- **How to complete this task**: What is needed is an exact repetition of the lines below, from the first one through the one holding "nverkan på indexet.", with no pictures and nothing else.

START Task data

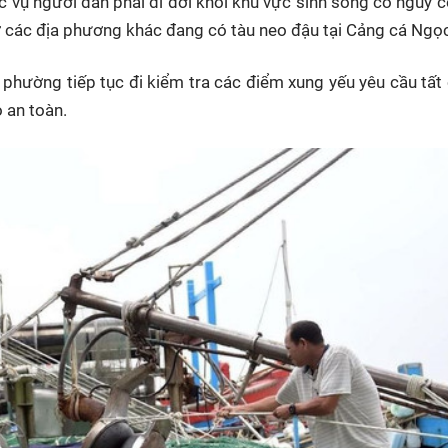
c vụ người dân phải di dời khỏi khu vực sinh sống có nguy c
 các địa phương khác đang có tàu neo đậu tại Cảng cá Ngọc
 phường tiếp tục đi kiểm tra các điểm xung yếu yêu cầu tất
 an toàn.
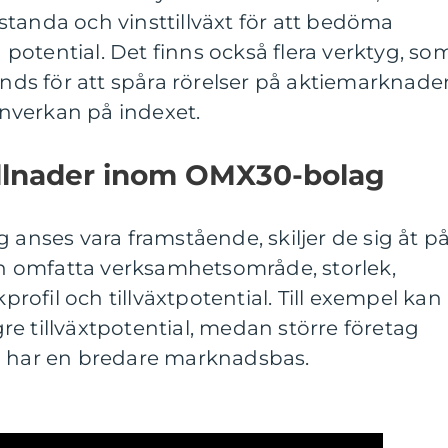
tanda och vinsttillväxt för att bedöma
otential. Det finns också flera verktyg, so
ds för att spåra rörelser på aktiemarknade
nverkan på indexet.
killnader inom OMX30-bolag
 anses vara framstående, skiljer de sig åt p
kan omfatta verksamhetsområde, storlek,
kprofil och tillväxtpotential. Till exempel kan
e tillväxtpotential, medan större företag
h har en bredare marknadsbas.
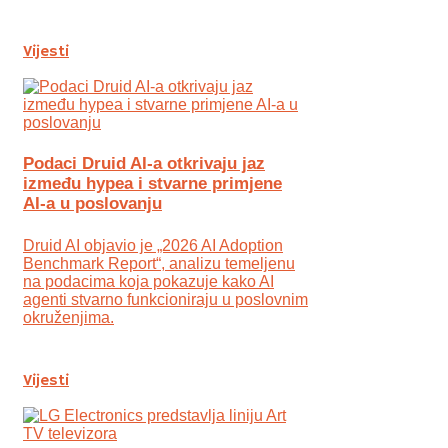
Vijesti
Podaci Druid AI-a otkrivaju jaz
između hypea i stvarne primjene
AI-a u poslovanju
Druid AI objavio je „2026 AI Adoption
Benchmark Report“, analizu temeljenu
na podacima koja pokazuje kako AI
agenti stvarno funkcioniraju u poslovnim
okruženjima.
Vijesti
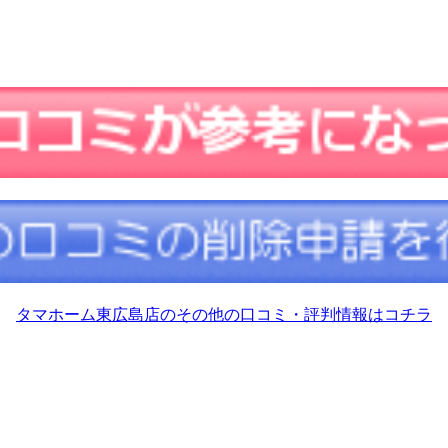
タマホーム東広島店のその他の口コミ・評判情報はコチラ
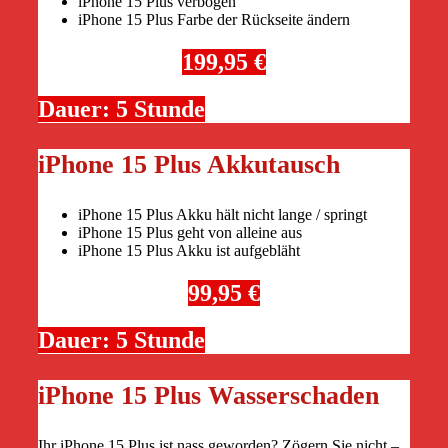
iPhone 15 Plus verbogen
iPhone 15 Plus Farbe der Rückseite ändern
199,95 €
Dauer: 5 Stunde
iPhone 15 Plus Akkutausch
iPhone 15 Plus Akku hält nicht lange / springt
iPhone 15 Plus geht von alleine aus
iPhone 15 Plus Akku ist aufgebläht
99,95 €
Dauer: 5 Stunde
iPhone 15 Plus Wasserschaden
Ihr iPhone 15 Plus ist nass geworden? Zögern Sie nicht –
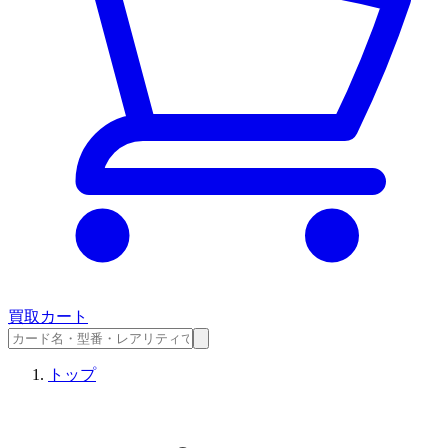
買取カート
トップ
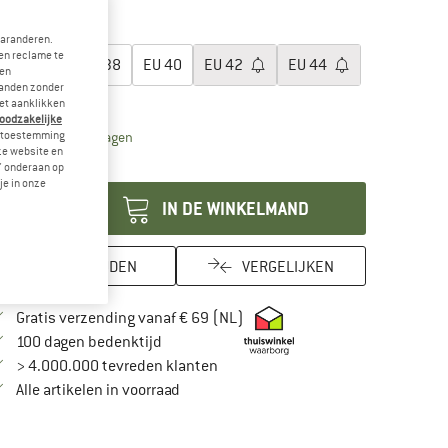
-45%
es een maat:
garanderen.
en reclame te
EU
36
EU
38
EU
40
EU
42
EU
44
 en
landen zonder
aattabel
et aanklikken
noodzakelijke
De link wordt geopend in een infovak en bevat leveri
je toestemming
vertijd: 3-5 werkdagen
eze website en
ntal:
" onderaan op
je in onze
IN DE WINKELMAND
ONTHOUDEN
VERGELIJKEN
Vind hier de verzendinformatie
Gratis verzending vanaf € 69 (NL)
Vind de betalingsinformatie hier! Opent in
100 dagen bedenktijd
> 4.000.000 tevreden klanten
Alle artikelen in voorraad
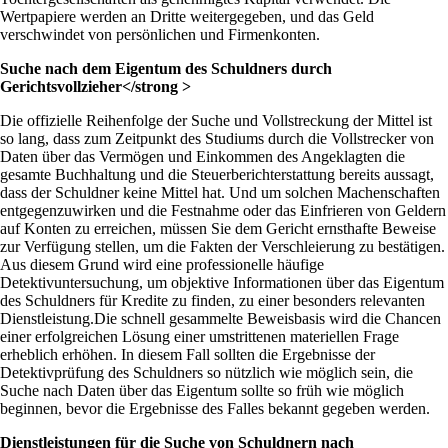
Wertpapiere werden an Dritte weitergegeben, und das Geld
verschwindet von persönlichen und Firmenkonten.
Suche nach dem Eigentum des Schuldners durch
Gerichtsvollzieher</strong >
Die offizielle Reihenfolge der Suche und Vollstreckung der Mittel ist
so lang, dass zum Zeitpunkt des Studiums durch die Vollstrecker von
Daten über das Vermögen und Einkommen des Angeklagten die
gesamte Buchhaltung und die Steuerberichterstattung bereits aussagt,
dass der Schuldner keine Mittel hat. Und um solchen Machenschaften
entgegenzuwirken und die Festnahme oder das Einfrieren von Geldern
auf Konten zu erreichen, müssen Sie dem Gericht ernsthafte Beweise
zur Verfügung stellen, um die Fakten der Verschleierung zu bestätigen.
Aus diesem Grund wird eine professionelle häufige
Detektivuntersuchung, um objektive Informationen über das Eigentum
des Schuldners für Kredite zu finden, zu einer besonders relevanten
Dienstleistung.Die schnell gesammelte Beweisbasis wird die Chancen
einer erfolgreichen Lösung einer umstrittenen materiellen Frage
erheblich erhöhen. In diesem Fall sollten die Ergebnisse der
Detektivprüfung des Schuldners so nützlich wie möglich sein, die
Suche nach Daten über das Eigentum sollte so früh wie möglich
beginnen, bevor die Ergebnisse des Falles bekannt gegeben werden.
Dienstleistungen für die Suche von Schuldnern nach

END Task data

- **Response below**:
c vụ người dân phải di dời khỏi khu vực sinh sống có nguy c
 các địa phương khác đang có tàu neo đậu tại Cảng cá Ngọc
 phường tiếp tục đi kiểm tra các điểm xung yếu yêu cầu tất
 an toàn.
tanda och vinsttillväxt för att bedöma
otential. Det finns också flera verktyg, so
ds för att spåra rörelser på aktiemarknade
nverkan på indexet.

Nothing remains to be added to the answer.